The moment of the guy getting shot is a little awkward because I changed my mind about how I wanted to do the scene. Originally, I wanted to make a scene where there are two guards, the gal fires once over their heads, then hits the other two one by one. So one goes down before realizing they’re under attack, the other grabs his gun and aims at her but doesn’t get a shot off. I added the MacGuffin because I decided that a shoot-out alone wouldn’t be interesting enough and I decided to do just the one guy to make it easier for myself since I didn’t know at the beginning how I was going to tackle the special effects. I wanted the fox to come across as a competant femme fatale and thinking it through, I figured she’s probably not going to shoot wildly into the room with the MacGuffin in it and she wouldn’t miss a careful shot at close range, so I decided to shorten it to a single shot. I really should have rethought the lizard’s reaction, but in the end I stuck to what was in my head originally so he’s still doing what the original plan would have called for, reacting to the wild shot and fallen comrade that never happened and it does look a little weird.
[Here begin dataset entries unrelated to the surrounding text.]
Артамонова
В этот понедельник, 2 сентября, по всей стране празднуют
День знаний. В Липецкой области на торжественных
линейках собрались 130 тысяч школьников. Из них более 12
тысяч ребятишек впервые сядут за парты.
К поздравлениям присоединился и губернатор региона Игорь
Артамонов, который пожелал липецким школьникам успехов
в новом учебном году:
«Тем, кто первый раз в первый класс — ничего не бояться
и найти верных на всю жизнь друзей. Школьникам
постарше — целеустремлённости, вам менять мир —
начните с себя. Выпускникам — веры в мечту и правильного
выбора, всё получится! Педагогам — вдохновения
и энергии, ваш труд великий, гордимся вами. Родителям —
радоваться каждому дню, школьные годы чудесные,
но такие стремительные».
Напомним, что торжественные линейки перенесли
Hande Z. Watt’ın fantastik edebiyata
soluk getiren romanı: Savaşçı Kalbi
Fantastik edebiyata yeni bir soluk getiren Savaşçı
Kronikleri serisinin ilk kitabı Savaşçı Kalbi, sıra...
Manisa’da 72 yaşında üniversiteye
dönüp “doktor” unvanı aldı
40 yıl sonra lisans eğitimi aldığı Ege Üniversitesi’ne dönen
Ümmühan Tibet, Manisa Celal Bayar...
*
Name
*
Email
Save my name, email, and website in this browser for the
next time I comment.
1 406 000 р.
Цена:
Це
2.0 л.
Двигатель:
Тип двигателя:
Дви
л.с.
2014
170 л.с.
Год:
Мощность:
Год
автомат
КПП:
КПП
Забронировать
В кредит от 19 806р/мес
I do think it’s still important to see him think. I wanted to humanize him somewhat, and not just be like a robot or psychopath that you shouldn’t feel bad about, which is also why you see him suffer as he gets disintegrated. And this goes back to the idea that the MacGuffin is important. It’s not some random shiny that she impulsively decides to steal, it’s something that she’s willing to do harm for. But looking back, I think I could have rearranged the scene to make that work better, like you said, it would have made more sense for him to have noticed her and then reacted, and then she takes the shot.

And I appreciate the advice, but after weeks of render time, I really really really don’t want to change anything more about the animation. I know this could be better, but I’m done with it, the next animation will be better.